Sakharov served as deputy commander of the ROA Guards Brigade, with Ivanov being the brigade's commander. He was involved in the training of the brigade's men, and, after Ivanov left the front for Berlin in June 1943, was effectively commander of the brigade, taking part in the capture of three villages which were under the control of Soviet partisans. However, Sakharov himself soon returned to Berlin, and control of the brigade was handed over to Constantine Kromiadi. Sakharov never returned to the brigade, but after its membership was arrested by German authorities in the autumn of 1943, he personally intervened to get them released.

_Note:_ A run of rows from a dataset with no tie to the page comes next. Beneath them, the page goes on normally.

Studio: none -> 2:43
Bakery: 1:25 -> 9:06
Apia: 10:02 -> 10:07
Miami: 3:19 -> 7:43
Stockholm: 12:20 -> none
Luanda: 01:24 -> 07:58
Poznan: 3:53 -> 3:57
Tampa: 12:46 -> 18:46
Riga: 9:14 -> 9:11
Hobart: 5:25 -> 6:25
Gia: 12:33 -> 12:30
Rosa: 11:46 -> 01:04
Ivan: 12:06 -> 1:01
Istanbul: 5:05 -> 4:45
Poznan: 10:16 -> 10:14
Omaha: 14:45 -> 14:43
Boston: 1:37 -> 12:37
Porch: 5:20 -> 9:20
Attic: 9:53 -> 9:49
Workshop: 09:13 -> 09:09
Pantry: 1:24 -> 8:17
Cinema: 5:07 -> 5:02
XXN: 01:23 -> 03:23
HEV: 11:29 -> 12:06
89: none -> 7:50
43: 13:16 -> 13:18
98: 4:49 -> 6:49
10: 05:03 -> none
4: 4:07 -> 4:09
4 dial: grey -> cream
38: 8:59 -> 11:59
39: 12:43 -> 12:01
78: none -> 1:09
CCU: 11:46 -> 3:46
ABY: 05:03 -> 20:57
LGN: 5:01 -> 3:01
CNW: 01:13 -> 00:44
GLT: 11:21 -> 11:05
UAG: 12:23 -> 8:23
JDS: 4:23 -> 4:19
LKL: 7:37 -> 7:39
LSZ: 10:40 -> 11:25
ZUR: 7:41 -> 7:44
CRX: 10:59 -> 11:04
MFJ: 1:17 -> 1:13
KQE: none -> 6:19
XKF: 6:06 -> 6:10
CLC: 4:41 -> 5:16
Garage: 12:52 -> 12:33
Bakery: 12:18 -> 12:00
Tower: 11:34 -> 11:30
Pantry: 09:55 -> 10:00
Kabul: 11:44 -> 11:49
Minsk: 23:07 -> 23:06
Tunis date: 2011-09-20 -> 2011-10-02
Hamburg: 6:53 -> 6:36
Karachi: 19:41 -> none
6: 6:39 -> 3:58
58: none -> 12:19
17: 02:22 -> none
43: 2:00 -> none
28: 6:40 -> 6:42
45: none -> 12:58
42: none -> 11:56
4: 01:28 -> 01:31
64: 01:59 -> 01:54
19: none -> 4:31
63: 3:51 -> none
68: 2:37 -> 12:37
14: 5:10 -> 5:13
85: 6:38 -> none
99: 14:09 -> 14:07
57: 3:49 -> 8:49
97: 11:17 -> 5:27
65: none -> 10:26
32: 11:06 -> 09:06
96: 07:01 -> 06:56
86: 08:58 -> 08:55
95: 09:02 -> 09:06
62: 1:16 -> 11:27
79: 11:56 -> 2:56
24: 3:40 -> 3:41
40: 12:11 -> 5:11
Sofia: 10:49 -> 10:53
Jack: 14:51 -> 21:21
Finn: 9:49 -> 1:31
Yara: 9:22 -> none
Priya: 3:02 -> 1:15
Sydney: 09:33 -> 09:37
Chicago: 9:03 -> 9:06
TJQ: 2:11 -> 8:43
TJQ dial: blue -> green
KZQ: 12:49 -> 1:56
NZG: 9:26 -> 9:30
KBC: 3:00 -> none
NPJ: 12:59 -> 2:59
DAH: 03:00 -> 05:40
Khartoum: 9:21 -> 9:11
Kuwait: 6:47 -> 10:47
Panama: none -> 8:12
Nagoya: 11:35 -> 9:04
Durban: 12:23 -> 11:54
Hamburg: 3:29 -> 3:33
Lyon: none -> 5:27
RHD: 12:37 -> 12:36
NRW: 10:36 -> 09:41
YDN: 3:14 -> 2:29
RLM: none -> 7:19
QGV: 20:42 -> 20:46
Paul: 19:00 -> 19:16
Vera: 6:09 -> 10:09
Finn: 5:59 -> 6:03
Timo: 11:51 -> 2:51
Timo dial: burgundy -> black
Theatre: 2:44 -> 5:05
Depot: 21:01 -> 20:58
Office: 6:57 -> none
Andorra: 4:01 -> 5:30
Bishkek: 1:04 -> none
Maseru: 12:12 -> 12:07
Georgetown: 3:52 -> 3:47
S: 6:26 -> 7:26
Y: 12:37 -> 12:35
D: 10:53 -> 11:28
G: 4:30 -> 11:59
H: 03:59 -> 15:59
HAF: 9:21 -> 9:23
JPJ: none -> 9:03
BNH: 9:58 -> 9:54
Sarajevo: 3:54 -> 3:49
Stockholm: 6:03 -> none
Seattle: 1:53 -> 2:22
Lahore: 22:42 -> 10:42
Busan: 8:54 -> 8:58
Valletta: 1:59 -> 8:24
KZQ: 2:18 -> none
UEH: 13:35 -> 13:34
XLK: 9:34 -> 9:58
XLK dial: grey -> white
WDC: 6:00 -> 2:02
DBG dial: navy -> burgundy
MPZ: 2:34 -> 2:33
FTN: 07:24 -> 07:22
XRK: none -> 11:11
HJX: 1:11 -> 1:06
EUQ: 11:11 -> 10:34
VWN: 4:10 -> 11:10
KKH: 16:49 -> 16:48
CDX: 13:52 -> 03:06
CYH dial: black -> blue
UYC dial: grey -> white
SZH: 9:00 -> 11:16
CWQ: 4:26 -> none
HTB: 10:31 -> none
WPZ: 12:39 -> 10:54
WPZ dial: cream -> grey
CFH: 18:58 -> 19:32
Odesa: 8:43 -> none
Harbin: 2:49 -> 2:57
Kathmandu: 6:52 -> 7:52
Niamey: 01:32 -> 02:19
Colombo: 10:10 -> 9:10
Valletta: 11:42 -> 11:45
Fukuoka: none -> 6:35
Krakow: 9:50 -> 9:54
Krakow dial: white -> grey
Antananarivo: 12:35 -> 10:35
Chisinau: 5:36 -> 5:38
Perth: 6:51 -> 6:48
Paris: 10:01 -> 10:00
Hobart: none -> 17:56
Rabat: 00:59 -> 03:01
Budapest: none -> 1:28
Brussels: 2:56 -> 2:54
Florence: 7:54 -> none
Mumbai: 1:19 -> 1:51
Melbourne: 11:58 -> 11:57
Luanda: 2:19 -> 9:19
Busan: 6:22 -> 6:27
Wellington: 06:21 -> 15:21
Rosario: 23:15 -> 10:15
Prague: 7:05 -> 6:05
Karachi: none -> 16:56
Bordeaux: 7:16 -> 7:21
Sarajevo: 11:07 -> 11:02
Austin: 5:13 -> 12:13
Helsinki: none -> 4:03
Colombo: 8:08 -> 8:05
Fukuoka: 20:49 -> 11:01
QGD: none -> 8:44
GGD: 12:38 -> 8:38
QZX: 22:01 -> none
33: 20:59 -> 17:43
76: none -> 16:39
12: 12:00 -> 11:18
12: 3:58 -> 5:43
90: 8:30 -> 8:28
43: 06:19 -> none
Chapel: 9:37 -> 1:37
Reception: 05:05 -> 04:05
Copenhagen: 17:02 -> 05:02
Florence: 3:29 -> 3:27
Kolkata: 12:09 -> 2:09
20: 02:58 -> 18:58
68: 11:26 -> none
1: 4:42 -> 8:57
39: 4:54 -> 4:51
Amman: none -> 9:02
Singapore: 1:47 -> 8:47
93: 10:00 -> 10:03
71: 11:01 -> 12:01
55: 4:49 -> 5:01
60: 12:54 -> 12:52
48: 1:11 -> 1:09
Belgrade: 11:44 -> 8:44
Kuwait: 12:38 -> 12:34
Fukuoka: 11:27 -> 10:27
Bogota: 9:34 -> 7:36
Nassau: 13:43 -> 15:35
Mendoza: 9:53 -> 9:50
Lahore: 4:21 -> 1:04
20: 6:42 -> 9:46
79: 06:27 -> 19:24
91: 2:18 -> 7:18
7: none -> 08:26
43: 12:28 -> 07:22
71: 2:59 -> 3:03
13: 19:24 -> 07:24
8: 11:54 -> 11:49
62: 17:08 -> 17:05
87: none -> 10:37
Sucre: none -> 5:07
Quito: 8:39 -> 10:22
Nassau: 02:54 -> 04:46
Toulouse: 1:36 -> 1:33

Following his return to Berlin, Sakharov was appointed as an operational adjutant to Andrey Vlasov, then commander of the Committee for the Liberation of the Peoples of Russia (KONR). In this position, Sakharov commanded a tank brigade under KONR, consisting of around 50 men, in January 1945. The next month, he joined the 9th Army in launching successful attacks on Neulewin and Kerstenbruch, German localities held by the Red Army. In a German report, Sakharov's brigade was said to demonstrate "high fighting qualities and outstanding courage," and Sakharov was awarded the Iron Cross for his role, although he had not personally been present at fighting due to having been ill. Sakharov's brigade continued to actively fight the Soviets, including engaging in reconnaissance activities around Schwedt, until the end of February, when it was disbanded.

Sakharov next took over two battalions of the 714th Eastern Infantry Regiment in Denmark. On 10 March 1945, he formed the 1604th Russian Infantry Regiment from these battalions, subordinating the regiment to the 3rd Panzer Army. The regiment participated in combat in the Harz mountain range. On 9 April 1945, the regiment left the front and became part of the 600th Infantry Division under Sergei Bunyachenko, returning to the front in Frankfurt an der Oder. On 27 April 1945, Sakharov participated in a meeting of the division's commanders in Schneeberg, Saxony, where it was determined to travel south to Linz to link up with the remainder of KONR.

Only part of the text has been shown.